Наверное, сказалось то, что его мать была родом из Финляндии. Молчаливая сама по себе, она была к тому же представительницей многострадальной страны, которую терзали гражданские, белофинские и мировые войны, в то время, как ее жирная западная соседка продавала железную руду нацистам и тем разбогатела. Женщина, чувствующая свою неполноценность, она хотела, чтобы ее дети имели то, чего не было у нее самой - дети должны стать настоящими шведами, поэтому она больше старалась научить их шведскому, а не родному финскому. Но шведский она знала с грехом пополам, потому и молчала.
У меня дома мы частенько сидели на кухне: Ниила любил радио. В отличие от его матери моя всегда оставляла радио включенным, и оно целыми днями бубнило фоном. Не важно о чем - это могла быть любая передача от "Авторадио" и "Наших праздников" до колокольного звона в Стокгольме, курсов языка и богослужений. Сам я никогда не слушал - в одно ухо влетало, из другого вылетало. Ниила же, напротив, по-моему, обожал сам звук, который постоянно нарушал тишину.
Как-то после обеда я твердо решил, что научу Ниилу говорить. Поймав его взгляд, я ткнул себя пальцем и сказал:
– Матти.
Потом показал на него и стал ждать. Он тоже стал ждать. Я подался вперед и сунул свой палец ему в рот. Ниила разинул пасть, не издав не звука. Я стал мять ему горло. Ему стало щекотно, он стряхнул мою руку.
– Ниила! - сказал я и приказал ему повторить. - Ниила, скажи, Ниила!
Он уставился на меня как на дурачка. Я ткнул себя между ног и сказал:
– Писька!
Услыхав пошлость, он смущенно улыбнулся. Я показал на мою задницу:
– Жопка! Писька и жопка!
Ниила кивнул и снова прильнул к радио. Тогда я показал на его зад, изображая, как из него что-то вылезает. Вопросительно посмотрел на него. Ниила откашлялся. Я замер в ожидании. В ответ - молчание. Разозлившись, я повалил Ниилу наземь, принялся тормошить его.

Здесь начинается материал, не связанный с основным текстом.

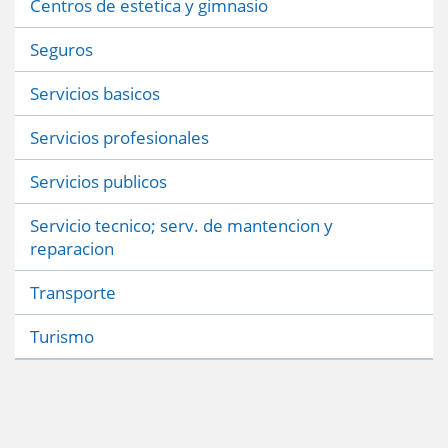
Centros de estetica y gimnasio
Seguros
Servicios basicos
Servicios profesionales
Servicios publicos
Servicio tecnico; serv. de mantencion y
reparacion
Transporte
Turismo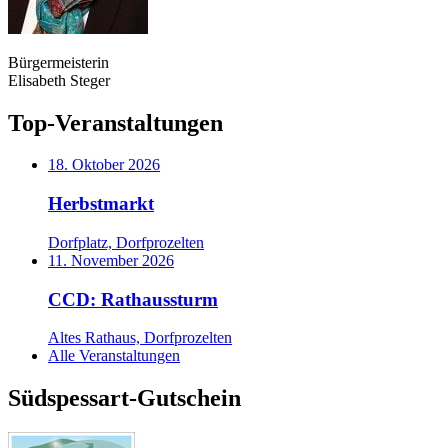
Bürgermeisterin
Elisabeth Steger
Top-Veranstaltungen
18. Oktober 2026
Herbstmarkt
Dorfplatz, Dorfprozelten
11. November 2026
CCD: Rathaussturm
Altes Rathaus, Dorfprozelten
Alle Veranstaltungen
Südspessart-Gutschein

– Какашка! Скажи "ка-ка-шка"!
Он молча вырвался из моих объятий. Кашлянул, поворочал языком, словно разминая его.
– Soifa , - вдруг вымолвил он.
Я остолбенел. Я впервые услышал его голос. Совсем не детский, густой, сиплый. Не особо приятный.
– Чего?
– Donualmiakvon.
Опять. С минуту я сидел огорошенный. Ниила говорит! Он начал разговаривать, вот только я его не могу понять.
Ниила с достоинством поднялся с пола, пошел к крану, выпил стакан воды. После чего ушел домой.
Произошла очень странная штука. В своем безмолвии, в своем одиноком страхе Ниила выдумал собственный язык. Не имея возможности разговаривать, беседовать, он начал придумывать слова, складывать их вместе, строить их них предложения. А может, это был не его язык. Может, он хранился где-то в глубине, в самых потайных уголках мозга. Древнее замороженное знание, которое оттаяло исподволь.